Bankruptcy Court Rules that Spinoff Was a Fraudulent Transfer

December 20, 2013

On December 12, 2013, in a 166-page opinion, Bankruptcy Judge Allan L. Gropper of the U.S. Bankruptcy Court for the Southern District of New York held that Kerr-McGee Corporation was liable for between $5.1 and $14.5 billion in damages as a result of various fraudulent transfers occurring several years before Tronox Inc. and certain of its affiliates filed for bankruptcy. See Tronox Inc. v. Kerr-McGee Corp. (In re Tronox Inc.), Adv. Proc. No. 09-1198 (ALG), 2013 WL 6596696 (Bankr. S.D.N.Y. Dec. 12, 2013). The fraudulent transfer claims, which were prosecuted by a litigation trust, related to the spinoff and separation of Kerr-McGee’s chemical business from its oil and gas exploration and production business.
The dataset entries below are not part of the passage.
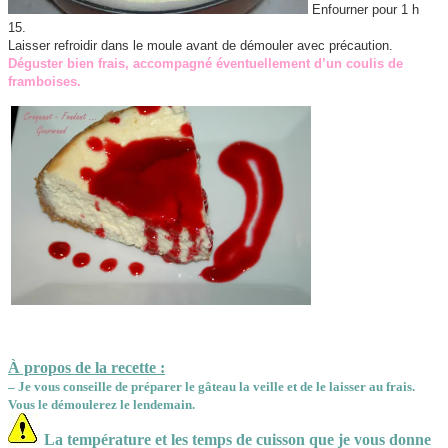
Enfourner pour 1 h
15.
Laisser refroidir dans le moule avant de démouler avec précaution.
Déguster bien frais, accompagné éventuellement d’un coulis de
framboises.
À propos de la recette :
– Je vous conseille de préparer le gâteau la veille et de le laisser au frais.
Vous le démoulerez le lendemain
.
La température et les temps de cuisson que je vous donne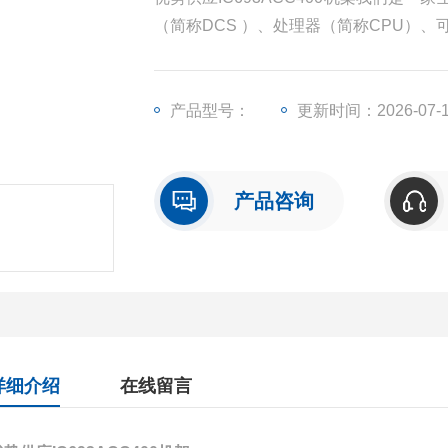
（简称DCS ）、处理器（简称CPU）
称I/O）、人机界面触摸屏、变频器等一
产品型号：
更新时间：2026-07-
产品咨询
详细介绍
在线留言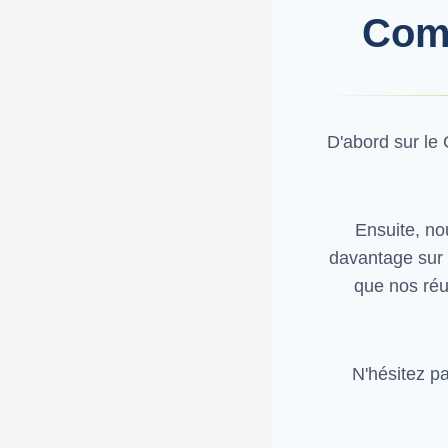
Comm
D'abord sur le 
Ensuite, no
davantage sur 
que nos réu
N'hésitez p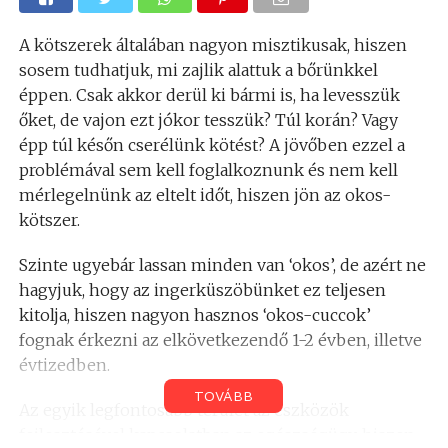
A kötszerek általában nagyon misztikusak, hiszen
sosem tudhatjuk, mi zajlik alattuk a bőrünkkel
éppen. Csak akkor derül ki bármi is, ha levesszük
őket, de vajon ezt jókor tesszük? Túl korán? Vagy
épp túl későn cserélünk kötést? A jövőben ezzel a
problémával sem kell foglalkoznunk és nem kell
mérlegelnünk az eltelt időt, hiszen jön az okos-
kötszer.
Szinte ugyebár lassan minden van ‘okos’, de azért ne
hagyjuk, hogy az ingerküszöbünket ez teljesen
kitolja, hiszen nagyon hasznos ‘okos-cuccok’
fognak érkezni az elkövetkezendő 1-2 évben, illetve
évtizedben.
TOVÁBB
Az egyik legfontosabb terület az eszközök
fejlesztésével kapcsolatban az egészségügy, hiszen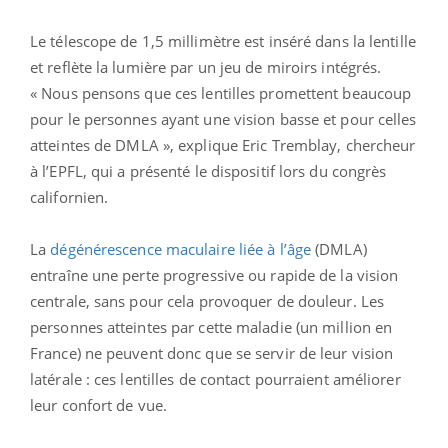
Le télescope de 1,5 millimètre est inséré dans la lentille
et reflète la lumière par un jeu de miroirs intégrés.
« Nous pensons que ces lentilles promettent beaucoup
pour le personnes ayant une vision basse et pour celles
atteintes de DMLA », explique Eric Tremblay, chercheur
à l’EPFL, qui a présenté le dispositif lors du congrès
californien.
La
dégénérescence maculaire liée à l’âge
(DMLA)
entraîne une perte progressive ou rapide de la vision
centrale, sans pour cela provoquer de douleur. Les
personnes atteintes par cette maladie (un million en
France) ne peuvent donc que se servir de leur vision
latérale : ces lentilles de contact pourraient améliorer
leur confort de vue.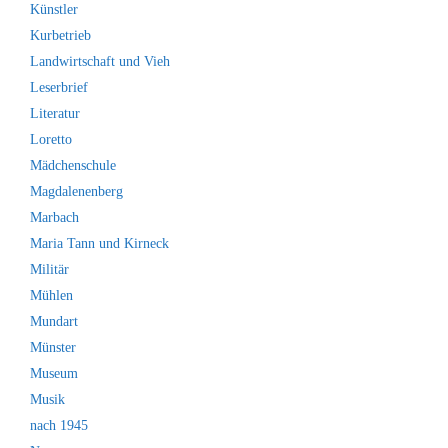
Künstler
Kurbetrieb
Landwirtschaft und Vieh
Leserbrief
Literatur
Loretto
Mädchenschule
Magdalenenberg
Marbach
Maria Tann und Kirneck
Militär
Mühlen
Mundart
Münster
Museum
Musik
nach 1945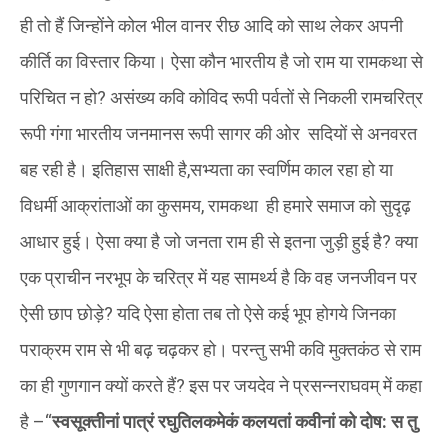
ही तो हैं जिन्होंने कोल भील वानर रीछ आदि को साथ लेकर अपनी
कीर्ति का विस्तार किया। ऐसा कौन भारतीय है जो राम या रामकथा से
परिचित न हो? असंख्य कवि कोविद रूपी पर्वतों से निकली रामचरित्र
रूपी गंगा भारतीय जनमानस रूपी सागर की ओर सदियों से अनवरत
बह रही है।‌ इतिहास साक्षी है,सभ्यता का स्वर्णिम काल रहा हो या
विधर्मी आक्रांताओं का कुसमय, रामकथा ही हमारे समाज को सुदृढ़
आधार हुई। ऐसा क्या है जो जनता राम ही से इतना जुड़ी हुई है? क्या
एक प्राचीन नरभूप के चरित्र में यह सामर्थ्य है कि वह जनजीवन पर
ऐसी छाप छोड़े? यदि ऐसा होता तब तो ऐसे कई भूप होगये जिनका
पराक्रम राम से भी बढ़ चढ़कर हो। परन्तु सभी कवि मुक्तकंठ से राम
का ही गुणगान क्यों करते हैं? इस पर जयदेव ने प्रसन्नराघवम् में कहा
है –“
स्वसूक्तीनां पात्रं रघुतिलकमेकं कलयतां कवीनां को दोष: स तु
Significantly, the opinion addresses issues of first impression relating to environmental and tort liability in the context of a fraudulent transfer, provides guidance on the unique role that § 502(h) of the Bankruptcy Code can play in fraudulent transfer litigation, and adds to a growing list of cases that address the safe harbors under § 546(e) of the Bankruptcy Code.